Bio Note: Although I have lived almost my whole life in Appalachian Ohio, I'm fortunate to have friends all over the United States (and have been happy to hear from many of you!). The outcome of a conversation with an Iowan friend of Norwegian descent, here is a sermon on gratitude from a Lutefisk— the dried, then resurrected whitefish that continues to enjoy popularity/notoriety in traditionally Scandinavian communities of the Upper Midwest during the Christmas season. If you are unfamiliar with this delicacy, may I suggest a quick Google search? Everyone should at least be aware of lutefisk, for many reasons.

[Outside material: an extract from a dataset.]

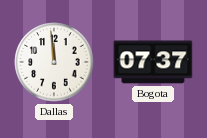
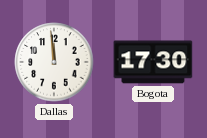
Bogota: 07:37 -> 17:30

Lutefisk Lays the Word of Cod on Gretchen From Edina
When you compare me to the ugly Christmas sweaters, and wield me with a brittle laugh against your ex’s fiancé (“You’re marrying into this!”), when you dismiss me as the punchline of an ethnic joke, too uncool to even be a dare, and let your middle-schooler eat, instead, the meatballs, don’t act surprised when Pastor finds him vaping in the bushes. I see it all from Heaven, Gretchen. There’s Fish Heaven. You have the house, the alimony. A wine chiller. You have 4-wheel drive and want to speak with managers. Have you forgotten how they came, the great and great-great grandparents, to Minnesota? They only had each other, but their poverty was clean. Gelid years of salt and lye and thrift and Lutheran Jesus—so many sanitary hands prepared this meal. Take and eat: my body their substantiation, sacred as the bland communion wafers. What greater love than giving up oneself to nourish others? It tastes intentional, like sacrifice and soap.